DESCRIPTION OF THE TASK
Keeping every line intact, repeat the data word for word.

##########

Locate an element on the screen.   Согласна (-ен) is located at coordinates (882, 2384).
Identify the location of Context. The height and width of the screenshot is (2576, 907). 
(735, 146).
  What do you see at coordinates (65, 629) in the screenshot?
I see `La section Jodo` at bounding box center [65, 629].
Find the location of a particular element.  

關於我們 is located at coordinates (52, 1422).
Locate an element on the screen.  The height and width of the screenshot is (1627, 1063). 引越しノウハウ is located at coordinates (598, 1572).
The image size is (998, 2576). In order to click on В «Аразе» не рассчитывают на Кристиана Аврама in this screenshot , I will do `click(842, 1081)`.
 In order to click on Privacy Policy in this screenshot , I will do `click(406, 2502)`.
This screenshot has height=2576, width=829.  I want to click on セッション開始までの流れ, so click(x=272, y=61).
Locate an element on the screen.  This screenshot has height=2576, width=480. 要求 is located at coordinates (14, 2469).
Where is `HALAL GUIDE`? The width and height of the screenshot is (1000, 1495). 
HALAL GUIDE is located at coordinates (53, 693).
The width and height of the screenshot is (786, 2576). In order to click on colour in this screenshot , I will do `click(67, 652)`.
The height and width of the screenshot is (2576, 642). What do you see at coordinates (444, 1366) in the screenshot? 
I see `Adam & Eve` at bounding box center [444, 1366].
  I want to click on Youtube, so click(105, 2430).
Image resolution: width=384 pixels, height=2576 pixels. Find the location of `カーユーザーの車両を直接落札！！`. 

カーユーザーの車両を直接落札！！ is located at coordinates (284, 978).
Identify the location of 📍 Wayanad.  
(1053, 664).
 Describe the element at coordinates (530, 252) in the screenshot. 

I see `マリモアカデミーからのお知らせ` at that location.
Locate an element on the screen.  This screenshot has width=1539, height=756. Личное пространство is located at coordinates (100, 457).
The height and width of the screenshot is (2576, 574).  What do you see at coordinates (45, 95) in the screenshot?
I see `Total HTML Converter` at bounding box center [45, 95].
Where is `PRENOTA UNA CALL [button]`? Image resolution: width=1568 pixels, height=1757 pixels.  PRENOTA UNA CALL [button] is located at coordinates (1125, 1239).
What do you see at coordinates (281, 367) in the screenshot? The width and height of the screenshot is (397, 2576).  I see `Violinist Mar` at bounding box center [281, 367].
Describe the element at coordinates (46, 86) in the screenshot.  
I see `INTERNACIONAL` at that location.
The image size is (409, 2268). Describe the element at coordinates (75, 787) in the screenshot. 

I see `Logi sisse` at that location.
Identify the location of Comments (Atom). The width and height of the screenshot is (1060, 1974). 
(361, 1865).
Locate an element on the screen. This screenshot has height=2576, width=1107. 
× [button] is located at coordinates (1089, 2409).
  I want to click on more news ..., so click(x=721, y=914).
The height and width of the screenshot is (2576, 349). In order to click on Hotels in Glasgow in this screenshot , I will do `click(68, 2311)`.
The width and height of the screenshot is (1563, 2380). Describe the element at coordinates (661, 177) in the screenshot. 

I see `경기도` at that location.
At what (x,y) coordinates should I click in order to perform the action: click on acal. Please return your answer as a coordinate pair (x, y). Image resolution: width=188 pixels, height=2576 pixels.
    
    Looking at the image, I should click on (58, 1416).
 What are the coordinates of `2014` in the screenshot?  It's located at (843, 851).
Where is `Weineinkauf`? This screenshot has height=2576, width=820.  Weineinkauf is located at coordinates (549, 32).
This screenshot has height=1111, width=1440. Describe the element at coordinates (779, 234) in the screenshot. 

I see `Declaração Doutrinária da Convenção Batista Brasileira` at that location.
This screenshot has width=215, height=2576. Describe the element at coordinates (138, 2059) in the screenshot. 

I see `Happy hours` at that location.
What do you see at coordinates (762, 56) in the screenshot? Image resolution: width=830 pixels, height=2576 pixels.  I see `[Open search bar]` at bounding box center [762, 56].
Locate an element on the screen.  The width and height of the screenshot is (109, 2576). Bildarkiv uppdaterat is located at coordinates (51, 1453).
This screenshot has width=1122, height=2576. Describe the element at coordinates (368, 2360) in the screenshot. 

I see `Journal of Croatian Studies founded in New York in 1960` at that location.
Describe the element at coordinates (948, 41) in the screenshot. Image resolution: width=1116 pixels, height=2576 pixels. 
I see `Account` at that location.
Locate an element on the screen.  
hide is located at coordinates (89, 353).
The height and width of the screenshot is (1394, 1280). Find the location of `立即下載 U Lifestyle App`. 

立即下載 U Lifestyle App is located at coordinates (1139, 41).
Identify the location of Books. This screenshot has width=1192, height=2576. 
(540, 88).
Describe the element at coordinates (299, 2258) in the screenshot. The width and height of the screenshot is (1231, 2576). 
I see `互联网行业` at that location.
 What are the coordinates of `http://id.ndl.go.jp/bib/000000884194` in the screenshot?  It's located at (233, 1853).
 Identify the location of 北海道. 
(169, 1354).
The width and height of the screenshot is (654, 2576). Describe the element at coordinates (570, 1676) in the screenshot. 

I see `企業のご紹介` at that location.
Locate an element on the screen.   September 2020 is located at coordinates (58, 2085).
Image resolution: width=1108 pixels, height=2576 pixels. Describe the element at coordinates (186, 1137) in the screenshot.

##########

OUTPUT OF THE TASK
Locate an element on the screen.   Согласна (-ен) is located at coordinates (882, 2384).
Identify the location of Context. The height and width of the screenshot is (2576, 907). 
(735, 146).
  What do you see at coordinates (65, 629) in the screenshot?
I see `La section Jodo` at bounding box center [65, 629].
Find the location of a particular element.  

關於我們 is located at coordinates (52, 1422).
Locate an element on the screen.  The height and width of the screenshot is (1627, 1063). 引越しノウハウ is located at coordinates (598, 1572).
The image size is (998, 2576). In order to click on В «Аразе» не рассчитывают на Кристиана Аврама in this screenshot , I will do `click(842, 1081)`.
 In order to click on Privacy Policy in this screenshot , I will do `click(406, 2502)`.
This screenshot has height=2576, width=829.  I want to click on セッション開始までの流れ, so click(x=272, y=61).
Locate an element on the screen.  This screenshot has height=2576, width=480. 要求 is located at coordinates (14, 2469).
Where is `HALAL GUIDE`? The width and height of the screenshot is (1000, 1495). 
HALAL GUIDE is located at coordinates (53, 693).
The width and height of the screenshot is (786, 2576). In order to click on colour in this screenshot , I will do `click(67, 652)`.
The height and width of the screenshot is (2576, 642). What do you see at coordinates (444, 1366) in the screenshot? 
I see `Adam & Eve` at bounding box center [444, 1366].
  I want to click on Youtube, so click(105, 2430).
Image resolution: width=384 pixels, height=2576 pixels. Find the location of `カーユーザーの車両を直接落札！！`. 

カーユーザーの車両を直接落札！！ is located at coordinates (284, 978).
Identify the location of 📍 Wayanad.  
(1053, 664).
 Describe the element at coordinates (530, 252) in the screenshot. 

I see `マリモアカデミーからのお知らせ` at that location.
Locate an element on the screen.  This screenshot has width=1539, height=756. Личное пространство is located at coordinates (100, 457).
The height and width of the screenshot is (2576, 574).  What do you see at coordinates (45, 95) in the screenshot?
I see `Total HTML Converter` at bounding box center [45, 95].
Where is `PRENOTA UNA CALL [button]`? Image resolution: width=1568 pixels, height=1757 pixels.  PRENOTA UNA CALL [button] is located at coordinates (1125, 1239).
What do you see at coordinates (281, 367) in the screenshot? The width and height of the screenshot is (397, 2576).  I see `Violinist Mar` at bounding box center [281, 367].
Describe the element at coordinates (46, 86) in the screenshot.  
I see `INTERNACIONAL` at that location.
The image size is (409, 2268). Describe the element at coordinates (75, 787) in the screenshot. 

I see `Logi sisse` at that location.
Identify the location of Comments (Atom). The width and height of the screenshot is (1060, 1974). 
(361, 1865).
Locate an element on the screen. This screenshot has height=2576, width=1107. 
× [button] is located at coordinates (1089, 2409).
  I want to click on more news ..., so click(x=721, y=914).
The height and width of the screenshot is (2576, 349). In order to click on Hotels in Glasgow in this screenshot , I will do `click(68, 2311)`.
The width and height of the screenshot is (1563, 2380). Describe the element at coordinates (661, 177) in the screenshot. 

I see `경기도` at that location.
At what (x,y) coordinates should I click in order to perform the action: click on acal. Please return your answer as a coordinate pair (x, y). Image resolution: width=188 pixels, height=2576 pixels.
    
    Looking at the image, I should click on (58, 1416).
 What are the coordinates of `2014` in the screenshot?  It's located at (843, 851).
Where is `Weineinkauf`? This screenshot has height=2576, width=820.  Weineinkauf is located at coordinates (549, 32).
This screenshot has height=1111, width=1440. Describe the element at coordinates (779, 234) in the screenshot. 

I see `Declaração Doutrinária da Convenção Batista Brasileira` at that location.
This screenshot has width=215, height=2576. Describe the element at coordinates (138, 2059) in the screenshot. 

I see `Happy hours` at that location.
What do you see at coordinates (762, 56) in the screenshot? Image resolution: width=830 pixels, height=2576 pixels.  I see `[Open search bar]` at bounding box center [762, 56].
Locate an element on the screen.  The width and height of the screenshot is (109, 2576). Bildarkiv uppdaterat is located at coordinates (51, 1453).
This screenshot has width=1122, height=2576. Describe the element at coordinates (368, 2360) in the screenshot. 

I see `Journal of Croatian Studies founded in New York in 1960` at that location.
Describe the element at coordinates (948, 41) in the screenshot. Image resolution: width=1116 pixels, height=2576 pixels. 
I see `Account` at that location.
Locate an element on the screen.  
hide is located at coordinates (89, 353).
The height and width of the screenshot is (1394, 1280). Find the location of `立即下載 U Lifestyle App`. 

立即下載 U Lifestyle App is located at coordinates (1139, 41).
Identify the location of Books. This screenshot has width=1192, height=2576. 
(540, 88).
Describe the element at coordinates (299, 2258) in the screenshot. The width and height of the screenshot is (1231, 2576). 
I see `互联网行业` at that location.
 What are the coordinates of `http://id.ndl.go.jp/bib/000000884194` in the screenshot?  It's located at (233, 1853).
 Identify the location of 北海道. 
(169, 1354).
The width and height of the screenshot is (654, 2576). Describe the element at coordinates (570, 1676) in the screenshot. 

I see `企業のご紹介` at that location.
Locate an element on the screen.   September 2020 is located at coordinates (58, 2085).
Image resolution: width=1108 pixels, height=2576 pixels. Describe the element at coordinates (186, 1137) in the screenshot.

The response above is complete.